RECORD SET ::

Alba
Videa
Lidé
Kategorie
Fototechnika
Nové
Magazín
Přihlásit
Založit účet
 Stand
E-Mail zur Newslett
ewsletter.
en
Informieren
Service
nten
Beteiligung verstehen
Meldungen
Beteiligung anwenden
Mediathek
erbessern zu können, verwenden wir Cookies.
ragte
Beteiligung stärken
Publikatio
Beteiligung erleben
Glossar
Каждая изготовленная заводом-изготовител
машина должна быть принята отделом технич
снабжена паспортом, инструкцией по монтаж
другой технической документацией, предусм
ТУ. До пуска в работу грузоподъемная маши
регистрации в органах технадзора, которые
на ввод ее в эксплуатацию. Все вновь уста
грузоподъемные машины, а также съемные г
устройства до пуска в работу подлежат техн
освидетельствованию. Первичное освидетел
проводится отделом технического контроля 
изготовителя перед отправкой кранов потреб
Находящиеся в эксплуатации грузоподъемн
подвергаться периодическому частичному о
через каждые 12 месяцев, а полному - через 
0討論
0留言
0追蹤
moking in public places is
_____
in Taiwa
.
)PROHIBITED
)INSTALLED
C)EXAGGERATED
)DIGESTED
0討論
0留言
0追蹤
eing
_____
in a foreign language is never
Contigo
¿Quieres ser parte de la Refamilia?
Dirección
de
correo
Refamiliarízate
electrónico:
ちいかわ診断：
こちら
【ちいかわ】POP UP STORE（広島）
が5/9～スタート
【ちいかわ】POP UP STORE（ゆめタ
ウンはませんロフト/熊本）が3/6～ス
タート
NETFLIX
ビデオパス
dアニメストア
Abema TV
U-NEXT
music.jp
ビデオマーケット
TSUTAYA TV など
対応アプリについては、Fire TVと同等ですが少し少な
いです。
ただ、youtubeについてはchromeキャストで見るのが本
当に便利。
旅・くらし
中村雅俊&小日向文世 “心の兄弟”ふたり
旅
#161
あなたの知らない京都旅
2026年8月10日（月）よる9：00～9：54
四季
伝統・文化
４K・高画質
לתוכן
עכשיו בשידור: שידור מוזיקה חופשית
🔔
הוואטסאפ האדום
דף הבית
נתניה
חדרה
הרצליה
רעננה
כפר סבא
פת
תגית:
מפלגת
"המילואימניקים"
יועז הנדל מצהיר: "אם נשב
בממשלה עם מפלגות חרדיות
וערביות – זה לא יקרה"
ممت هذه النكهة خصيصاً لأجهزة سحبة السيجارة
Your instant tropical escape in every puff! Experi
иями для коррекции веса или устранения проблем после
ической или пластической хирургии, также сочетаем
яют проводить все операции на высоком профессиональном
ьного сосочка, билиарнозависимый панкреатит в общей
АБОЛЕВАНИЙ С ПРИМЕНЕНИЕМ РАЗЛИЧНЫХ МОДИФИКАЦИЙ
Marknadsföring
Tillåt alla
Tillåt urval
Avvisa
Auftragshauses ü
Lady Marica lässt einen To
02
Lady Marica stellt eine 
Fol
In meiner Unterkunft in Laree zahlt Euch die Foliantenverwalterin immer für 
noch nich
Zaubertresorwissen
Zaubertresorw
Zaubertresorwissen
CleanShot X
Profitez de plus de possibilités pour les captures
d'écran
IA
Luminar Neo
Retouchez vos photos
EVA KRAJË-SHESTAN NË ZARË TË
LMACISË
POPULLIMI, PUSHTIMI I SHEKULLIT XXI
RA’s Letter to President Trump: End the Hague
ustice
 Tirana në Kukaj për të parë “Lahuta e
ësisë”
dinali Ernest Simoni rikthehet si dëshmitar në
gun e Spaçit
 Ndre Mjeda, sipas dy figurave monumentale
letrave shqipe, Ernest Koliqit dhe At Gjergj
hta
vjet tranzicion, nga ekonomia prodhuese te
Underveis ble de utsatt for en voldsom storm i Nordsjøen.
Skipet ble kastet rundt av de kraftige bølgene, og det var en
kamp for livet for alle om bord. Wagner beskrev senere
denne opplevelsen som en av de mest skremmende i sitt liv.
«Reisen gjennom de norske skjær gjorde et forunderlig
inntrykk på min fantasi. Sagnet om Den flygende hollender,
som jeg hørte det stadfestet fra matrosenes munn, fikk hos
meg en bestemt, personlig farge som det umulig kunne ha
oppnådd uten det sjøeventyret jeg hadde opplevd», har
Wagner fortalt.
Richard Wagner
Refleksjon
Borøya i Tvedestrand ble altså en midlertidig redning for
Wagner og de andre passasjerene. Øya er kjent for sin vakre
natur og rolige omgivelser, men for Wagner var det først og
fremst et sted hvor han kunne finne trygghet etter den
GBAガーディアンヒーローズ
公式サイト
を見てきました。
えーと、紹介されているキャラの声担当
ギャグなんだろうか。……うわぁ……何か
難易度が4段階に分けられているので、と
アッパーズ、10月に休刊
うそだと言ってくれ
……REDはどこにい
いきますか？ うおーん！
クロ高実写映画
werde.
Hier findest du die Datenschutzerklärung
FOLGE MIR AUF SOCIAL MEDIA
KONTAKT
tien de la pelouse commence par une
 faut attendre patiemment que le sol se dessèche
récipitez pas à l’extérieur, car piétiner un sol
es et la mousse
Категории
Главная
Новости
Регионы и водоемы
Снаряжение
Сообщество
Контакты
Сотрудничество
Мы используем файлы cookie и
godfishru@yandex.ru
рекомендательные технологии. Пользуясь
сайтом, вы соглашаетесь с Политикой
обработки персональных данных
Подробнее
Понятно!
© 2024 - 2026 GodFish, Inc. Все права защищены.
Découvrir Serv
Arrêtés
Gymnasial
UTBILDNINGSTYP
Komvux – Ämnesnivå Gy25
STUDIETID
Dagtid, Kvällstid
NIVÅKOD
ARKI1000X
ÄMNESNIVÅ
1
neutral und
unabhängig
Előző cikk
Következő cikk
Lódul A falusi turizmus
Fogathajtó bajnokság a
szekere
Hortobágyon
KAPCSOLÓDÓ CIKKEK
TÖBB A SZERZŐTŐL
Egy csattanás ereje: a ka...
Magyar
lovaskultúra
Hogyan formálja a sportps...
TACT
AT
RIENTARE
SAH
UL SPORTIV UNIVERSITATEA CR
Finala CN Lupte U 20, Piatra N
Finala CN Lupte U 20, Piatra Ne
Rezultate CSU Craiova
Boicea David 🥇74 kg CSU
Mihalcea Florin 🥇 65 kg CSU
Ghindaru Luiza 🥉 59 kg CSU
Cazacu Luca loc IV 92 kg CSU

PROBLEM :: Output each line of the records above exactly.

WORKED SOLUTION ::
Alba
Videa
Lidé
Kategorie
Fototechnika
Nové
Magazín
Přihlásit
Založit účet
 Stand
E-Mail zur Newslett
ewsletter.
en
Informieren
Service
nten
Beteiligung verstehen
Meldungen
Beteiligung anwenden
Mediathek
erbessern zu können, verwenden wir Cookies.
ragte
Beteiligung stärken
Publikatio
Beteiligung erleben
Glossar
Каждая изготовленная заводом-изготовител
машина должна быть принята отделом технич
снабжена паспортом, инструкцией по монтаж
другой технической документацией, предусм
ТУ. До пуска в работу грузоподъемная маши
регистрации в органах технадзора, которые
на ввод ее в эксплуатацию. Все вновь уста
грузоподъемные машины, а также съемные г
устройства до пуска в работу подлежат техн
освидетельствованию. Первичное освидетел
проводится отделом технического контроля 
изготовителя перед отправкой кранов потреб
Находящиеся в эксплуатации грузоподъемн
подвергаться периодическому частичному о
через каждые 12 месяцев, а полному - через 
0討論
0留言
0追蹤
moking in public places is
_____
in Taiwa
.
)PROHIBITED
)INSTALLED
C)EXAGGERATED
)DIGESTED
0討論
0留言
0追蹤
eing
_____
in a foreign language is never
Contigo
¿Quieres ser parte de la Refamilia?
Dirección
de
correo
Refamiliarízate
electrónico:
ちいかわ診断：
こちら
【ちいかわ】POP UP STORE（広島）
が5/9～スタート
【ちいかわ】POP UP STORE（ゆめタ
ウンはませんロフト/熊本）が3/6～ス
タート
NETFLIX
ビデオパス
dアニメストア
Abema TV
U-NEXT
music.jp
ビデオマーケット
TSUTAYA TV など
対応アプリについては、Fire TVと同等ですが少し少な
いです。
ただ、youtubeについてはchromeキャストで見るのが本
当に便利。
旅・くらし
中村雅俊&小日向文世 “心の兄弟”ふたり
旅
#161
あなたの知らない京都旅
2026年8月10日（月）よる9：00～9：54
四季
伝統・文化
４K・高画質
לתוכן
עכשיו בשידור: שידור מוזיקה חופשית
🔔
הוואטסאפ האדום
דף הבית
נתניה
חדרה
הרצליה
רעננה
כפר סבא
פת
תגית:
מפלגת
"המילואימניקים"
יועז הנדל מצהיר: "אם נשב
בממשלה עם מפלגות חרדיות
וערביות – זה לא יקרה"
ممت هذه النكهة خصيصاً لأجهزة سحبة السيجارة
Your instant tropical escape in every puff! Experi
иями для коррекции веса или устранения проблем после
ической или пластической хирургии, также сочетаем
яют проводить все операции на высоком профессиональном
ьного сосочка, билиарнозависимый панкреатит в общей
АБОЛЕВАНИЙ С ПРИМЕНЕНИЕМ РАЗЛИЧНЫХ МОДИФИКАЦИЙ
Marknadsföring
Tillåt alla
Tillåt urval
Avvisa
Auftragshauses ü
Lady Marica lässt einen To
02
Lady Marica stellt eine 
Fol
In meiner Unterkunft in Laree zahlt Euch die Foliantenverwalterin immer für 
noch nich
Zaubertresorwissen
Zaubertresorw
Zaubertresorwissen
CleanShot X
Profitez de plus de possibilités pour les captures
d'écran
IA
Luminar Neo
Retouchez vos photos
EVA KRAJË-SHESTAN NË ZARË TË
LMACISË
POPULLIMI, PUSHTIMI I SHEKULLIT XXI
RA’s Letter to President Trump: End the Hague
ustice
 Tirana në Kukaj për të parë “Lahuta e
ësisë”
dinali Ernest Simoni rikthehet si dëshmitar në
gun e Spaçit
 Ndre Mjeda, sipas dy figurave monumentale
letrave shqipe, Ernest Koliqit dhe At Gjergj
hta
vjet tranzicion, nga ekonomia prodhuese te
Underveis ble de utsatt for en voldsom storm i Nordsjøen.
Skipet ble kastet rundt av de kraftige bølgene, og det var en
kamp for livet for alle om bord. Wagner beskrev senere
denne opplevelsen som en av de mest skremmende i sitt liv.
«Reisen gjennom de norske skjær gjorde et forunderlig
inntrykk på min fantasi. Sagnet om Den flygende hollender,
som jeg hørte det stadfestet fra matrosenes munn, fikk hos
meg en bestemt, personlig farge som det umulig kunne ha
oppnådd uten det sjøeventyret jeg hadde opplevd», har
Wagner fortalt.
Richard Wagner
Refleksjon
Borøya i Tvedestrand ble altså en midlertidig redning for
Wagner og de andre passasjerene. Øya er kjent for sin vakre
natur og rolige omgivelser, men for Wagner var det først og
fremst et sted hvor han kunne finne trygghet etter den
GBAガーディアンヒーローズ
公式サイト
を見てきました。
えーと、紹介されているキャラの声担当
ギャグなんだろうか。……うわぁ……何か
難易度が4段階に分けられているので、と
アッパーズ、10月に休刊
うそだと言ってくれ
……REDはどこにい
いきますか？ うおーん！
クロ高実写映画
werde.
Hier findest du die Datenschutzerklärung
FOLGE MIR AUF SOCIAL MEDIA
KONTAKT
tien de la pelouse commence par une
 faut attendre patiemment que le sol se dessèche
récipitez pas à l’extérieur, car piétiner un sol
es et la mousse
Категории
Главная
Новости
Регионы и водоемы
Снаряжение
Сообщество
Контакты
Сотрудничество
Мы используем файлы cookie и
godfishru@yandex.ru
рекомендательные технологии. Пользуясь
сайтом, вы соглашаетесь с Политикой
обработки персональных данных
Подробнее
Понятно!
© 2024 - 2026 GodFish, Inc. Все права защищены.
Découvrir Serv
Arrêtés
Gymnasial
UTBILDNINGSTYP
Komvux – Ämnesnivå Gy25
STUDIETID
Dagtid, Kvällstid
NIVÅKOD
ARKI1000X
ÄMNESNIVÅ
1
neutral und
unabhängig
Előző cikk
Következő cikk
Lódul A falusi turizmus
Fogathajtó bajnokság a
szekere
Hortobágyon
KAPCSOLÓDÓ CIKKEK
TÖBB A SZERZŐTŐL
Egy csattanás ereje: a ka...
Magyar
lovaskultúra
Hogyan formálja a sportps...
TACT
AT
RIENTARE
SAH
UL SPORTIV UNIVERSITATEA CR
Finala CN Lupte U 20, Piatra N
Finala CN Lupte U 20, Piatra Ne
Rezultate CSU Craiova
Boicea David 🥇74 kg CSU
Mihalcea Florin 🥇 65 kg CSU
Ghindaru Luiza 🥉 59 kg CSU
Cazacu Luca loc IV 92 kg CSU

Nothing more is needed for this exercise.